▶ _How to complete this task_:
Below are some records; repeat them all exactly, minus the pictures.

(Stored items from a collection)

■ ■ ■ ■ ■

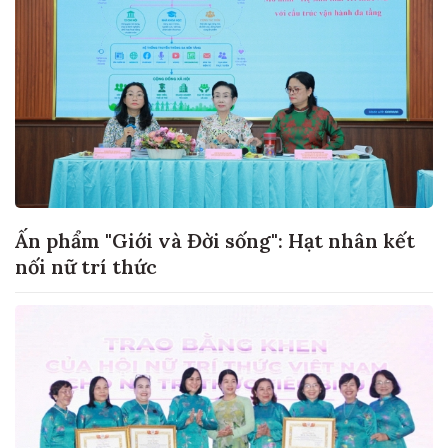
Ấn phẩm "Giới và Đời sống": Hạt nhân kết
nối nữ trí thức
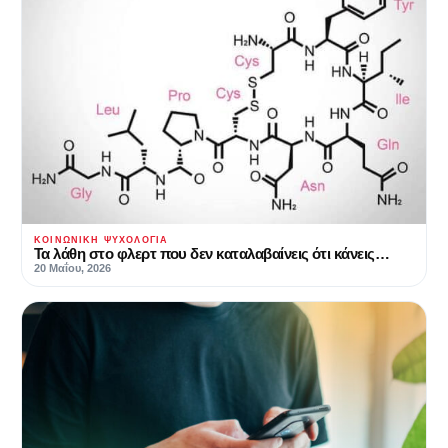
ΚΟΙΝΩΝΙΚΉ ΨΥΧΟΛΟΓΊΑ
Τα λάθη στο φλερτ που δεν καταλαβαίνεις ότι κάνεις…
20 Μαΐου, 2026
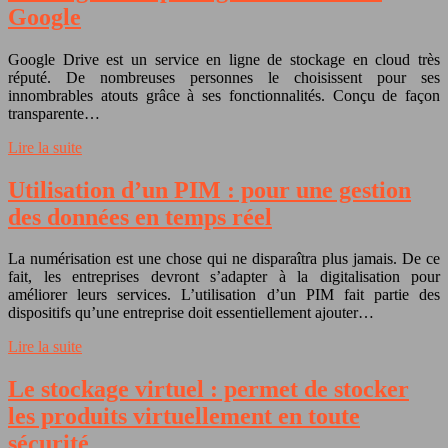
Google
Google Drive est un service en ligne de stockage en cloud très
réputé. De nombreuses personnes le choisissent pour ses
innombrables atouts grâce à ses fonctionnalités. Conçu de façon
transparente…
Lire la suite
Utilisation d’un PIM : pour une gestion
des données en temps réel
La numérisation est une chose qui ne disparaîtra plus jamais. De ce
fait, les entreprises devront s’adapter à la digitalisation pour
améliorer leurs services. L’utilisation d’un PIM fait partie des
dispositifs qu’une entreprise doit essentiellement ajouter…
Lire la suite
Le stockage virtuel : permet de stocker
les produits virtuellement en toute
sécurité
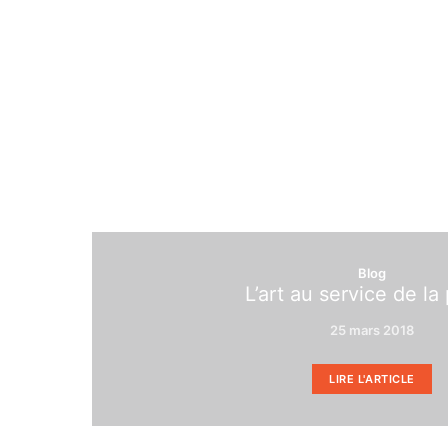
Blog
L’art au service de la 
25 mars 2018
LIRE L'ARTICLE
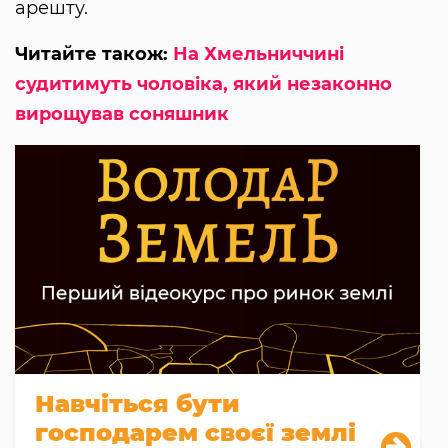
арешту.
Читайте також:
На Хмельниччині
судитимуть чоловіка, який незаконно
вирощував соняшник
Навчіться бути
господарем своєї землі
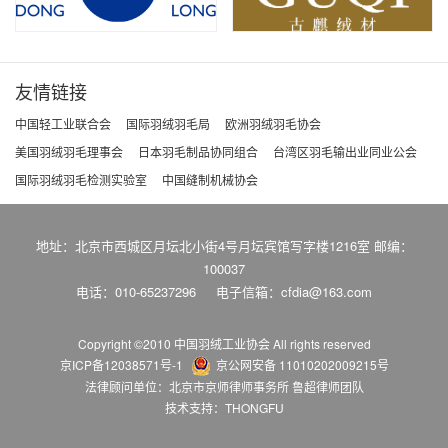
友情链接
中国轻工业联合会
国际羽绒羽毛局
欧洲羽绒羽毛协会
美国羽绒羽毛理事会
日本羽毛制品协同组合
台湾区羽毛输出业同业公会
国际羽绒羽毛检测实验室
中国缝制机械协会
地址：北京市西城区月坛北小街4号月坛宾馆写字楼1216室 邮编：
100037
电话：010-65237296
电子信箱：cfdia@163.com
Copyright ©2010 中国羽绒工业协会
All rights reserved
京ICP备12038571号-1
京公网安备 11010202009215号
法律顾问单位：北京市京师律师事务所 鲁超律师团队
技术支持：THONGFU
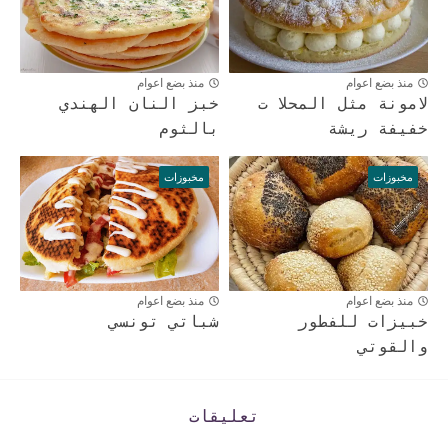
منذ بضع اعوام
منذ بضع اعوام
لامونة مثل المحلا ت
خبز النان الهندي
خفيفة ريشة
بالثوم
مخبوزات
مخبوزات
منذ بضع اعوام
منذ بضع اعوام
خبيزات للفطور
شباتي تونسي
والقوتي
تعليقات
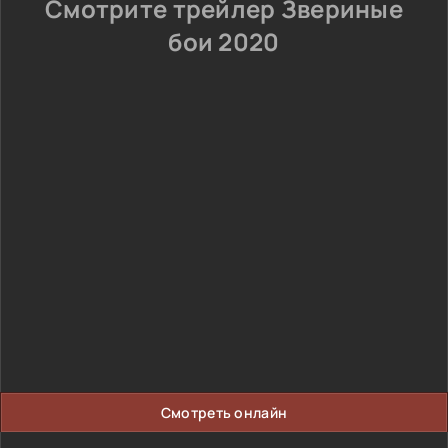
Смотрите трейлер Звериные
бои 2020
Смотреть онлайн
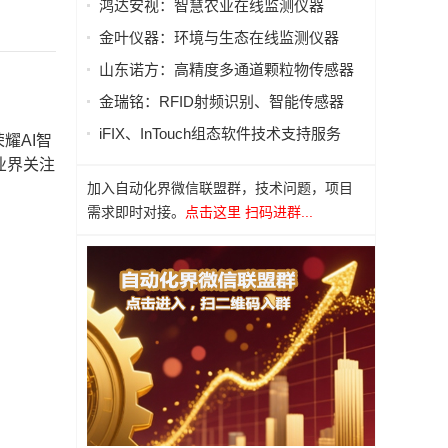
鸿达安视：智慧农业在线监测仪器
金叶仪器：环境与生态在线监测仪器
山东诺方：高精度多通道颗粒物传感器
金瑞铭：RFID射频识别、智能传感器
iFIX、InTouch组态软件技术支持服务
耀AI智
业界关注
加入自动化界微信联盟群，技术问题，项目
需求即时对接。
点击这里 扫码进群...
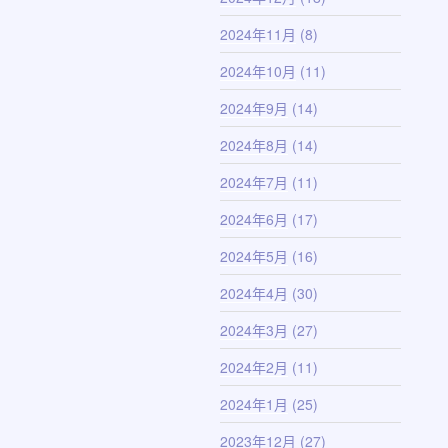
2024年11月
(8)
2024年10月
(11)
2024年9月
(14)
2024年8月
(14)
2024年7月
(11)
2024年6月
(17)
2024年5月
(16)
2024年4月
(30)
2024年3月
(27)
2024年2月
(11)
2024年1月
(25)
2023年12月
(27)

■ ■ ■ ■ ■

▶ _Expected answer_:
Ấn phẩm "Giới và Đời sống": Hạt nhân kết
nối nữ trí thức
ΚΟΙΝΩΝΙΚΉ ΨΥΧΟΛΟΓΊΑ
Τα λάθη στο φλερτ που δεν καταλαβαίνεις ότι κάνεις…
20 Μαΐου, 2026
Google
Google Drive est un service en ligne de stockage en cloud très
réputé. De nombreuses personnes le choisissent pour ses
innombrables atouts grâce à ses fonctionnalités. Conçu de façon
transparente…
Lire la suite
Utilisation d’un PIM : pour une gestion
des données en temps réel
La numérisation est une chose qui ne disparaîtra plus jamais. De ce
fait, les entreprises devront s’adapter à la digitalisation pour
améliorer leurs services. L’utilisation d’un PIM fait partie des
dispositifs qu’une entreprise doit essentiellement ajouter…
Lire la suite
Le stockage virtuel : permet de stocker
les produits virtuellement en toute
sécurité
Blog
L’art au service de la 
25 mars 2018
LIRE L'ARTICLE
арешту.
Читайте також:
На Хмельниччині
судитимуть чоловіка, який незаконно
вирощував соняшник
Навчіться бути
господарем своєї землі
友情链接
中国轻工业联合会
国际羽绒羽毛局
欧洲羽绒羽毛协会
美国羽绒羽毛理事会
日本羽毛制品协同组合
台湾区羽毛输出业同业公会
国际羽绒羽毛检测实验室
中国缝制机械协会
地址：北京市西城区月坛北小街4号月坛宾馆写字楼1216室 邮编：
100037
电话：010-65237296
电子信箱：cfdia@163.com
Copyright ©2010 中国羽绒工业协会
All rights reserved
京ICP备12038571号-1
京公网安备 11010202009215号
法律顾问单位：北京市京师律师事务所 鲁超律师团队
技术支持：THONGFU
منذ بضع اعوام
منذ بضع اعوام
لامونة مثل المحلا ت
خبز النان الهندي
خفيفة ريشة
بالثوم
مخبوزات
مخبوزات
منذ بضع اعوام
منذ بضع اعوام
خبيزات للفطور
شباتي تونسي
والقوتي
تعليقات
Смотрите трейлер Звериные
бои 2020
Смотреть онлайн
鸿达安视：智慧农业在线监测仪器
金叶仪器：环境与生态在线监测仪器
山东诺方：高精度多通道颗粒物传感器
金瑞铭：RFID射频识别、智能传感器
iFIX、InTouch组态软件技术支持服务
耀AI智
业界关注
加入自动化界微信联盟群，技术问题，项目
需求即时对接。
点击这里 扫码进群...
2024年11月
(8)
2024年10月
(11)
2024年9月
(14)
2024年8月
(14)
2024年7月
(11)
2024年6月
(17)
2024年5月
(16)
2024年4月
(30)
2024年3月
(27)
2024年2月
(11)
2024年1月
(25)
2023年12月
(27)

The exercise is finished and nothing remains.